• _DATA FOR REVIEW_
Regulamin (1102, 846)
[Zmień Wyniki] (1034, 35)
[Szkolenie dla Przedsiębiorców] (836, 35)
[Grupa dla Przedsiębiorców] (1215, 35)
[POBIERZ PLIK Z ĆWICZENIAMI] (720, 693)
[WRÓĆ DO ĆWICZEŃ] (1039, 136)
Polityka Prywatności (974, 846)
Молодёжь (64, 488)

...

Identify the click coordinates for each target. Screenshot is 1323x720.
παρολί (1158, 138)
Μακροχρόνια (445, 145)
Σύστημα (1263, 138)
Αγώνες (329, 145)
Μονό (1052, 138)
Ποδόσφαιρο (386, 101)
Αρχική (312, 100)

• _TASK DESCRIPTION_
Given the data above, transcribe exactly the lines from the one containing "Regulamin (1102, 846)" down to the one containing "Молодёжь (64, 488)", and no others.

• _EXERCISE ANSWER_
Regulamin (1102, 846)
[Zmień Wyniki] (1034, 35)
[Szkolenie dla Przedsiębiorców] (836, 35)
[Grupa dla Przedsiębiorców] (1215, 35)
[POBIERZ PLIK Z ĆWICZENIAMI] (720, 693)
[WRÓĆ DO ĆWICZEŃ] (1039, 136)
Polityka Prywatności (974, 846)
Молодёжь (64, 488)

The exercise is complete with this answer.